Thursday, May 5, 2022

Zero Hour (1991)


Grief might be the prevailing condition of the 21st century. Or maybe it has always prevailed, going by a different name, subsumed by other names like melancholy, malaise, ennui. Was it that great critic of the Enlightenment Friedrich Nietzsche who predicted despair would come for us before Death does?

Much of what we call grief is related to death -- or in Nietszsche's case, what happens to us when our values die on the vine. Trauma is another kind of death. A living death that, we have come to understand, can be inherited.

More than landscape, language and identity, grief is the great unifier in this country's literature, and there is something suspicious about the writer (at least those interviewed on the CBC) who do not step naked from bed each morning and walk directly to the cafe in tears, stopping only to talk -- to confess -- to whomever might listen. (To extend the fantasy: if Cafe Grief has a boss barista, her name is Shelagh Rogers.)

Nordic people are often characterized as emotionally cool sorts. Cool without the neurosis of the English. Björk makes a burlesque of this. But Björk (b. 1965) has transcended the human and appears to most of us in spirit form, a visitor from Helheim.

Like Björk, Kristjana Gunnars (b. 1948) was also born in Iceland, but she seems closer to an emotionally cool sort, and I think that's why I have such a fondness for her lyric memoir Zero Hour, which unfolds in its time-shifting, braided way to tell of her father's passing and of her own life changes as she enters her forties -- a book as much about writing as the truth-to-emotions carried within it.

I was prepared to say more about Zero Hour, when out of nowhere I was hit with a heaviness I have come to associate with -- despair. So let me leave you with this, an excerpt from Zero Hour:

"The hospice people left a sheet of paper with us when they visited my father one day. The sheet said Symptoms of Grief. Do not be alarmed if the following conditions occur, it is normal when a person experiences grief: excessive fatigue, inability to cope with noise; severe changes in sexual habits; depression; development of the symptoms of the deceased; lethargy; fear of people; a desire to hide; excessive weight on symbolism; a need for ritual; bouts of weeping; hot flashes; inability to cope wth everyday details. Do not try to hurry the process. Understand what is happening." (p. 108)

Wednesday, May 4, 2022

Window


Is there ever a good reason to board over a window? I can't think of one. But to board over a window from the inside, using nails longer than the width of the wood?

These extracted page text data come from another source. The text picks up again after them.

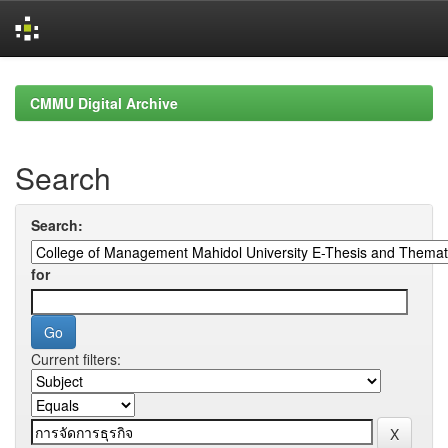
Skip
navigation
CMMU Digital Archive
Search
Search:
for
Current filters:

I imagine the paint brush approaching these nails, the painter thinking, Can't be drifting off here. Have to pay attention. Might be okay if it was red paint I was painting with. Not white paint, where an accident might show. 

Tuesday, May 3, 2022

Kingsway and Windsor


Apropos of yesterday's post: a more recent example. An implant of sorts. Then, after crossing Kingsway (heading north), this bit of artistry:

I had never noticed this zig-zag before. An instance of sticking to the letter of the provincial building code? This is City-owned property, after all; the future home of 80+ social housing units.

Monday, May 2, 2022

Broken Glass


The West Broadway Sally Anne opens at 10am. A number of us converged there shortly after that, on Friday, and found a store worker sweeping up broken glass. "Come back at noon," she said.

Another glass panel kicked in.

Glass is taking a beating in Vancouver. People are frustrated, angry. Glass produces dramatic lines when kicked, and a sound frequency that says, through clenched teeth, "I'm giving way."

If the glass doesn't fall from its frame, it is sometimes taped over. Sometimes plywood is added, and that's an ugly sight, one I am seeing more of these days.

Sunday, May 1, 2022

The Laurel Is Hardy


Scott told me the winter of 1969 was so cold the laurel lost their leaves. Assuming they were dead, many Vancouverites cut down their hedges in February. Those who didn't found them sprouting leaves in March -- and then, miraculously, flowering in April. Last year I noticed a few instances of flowering laurel. This year, many more.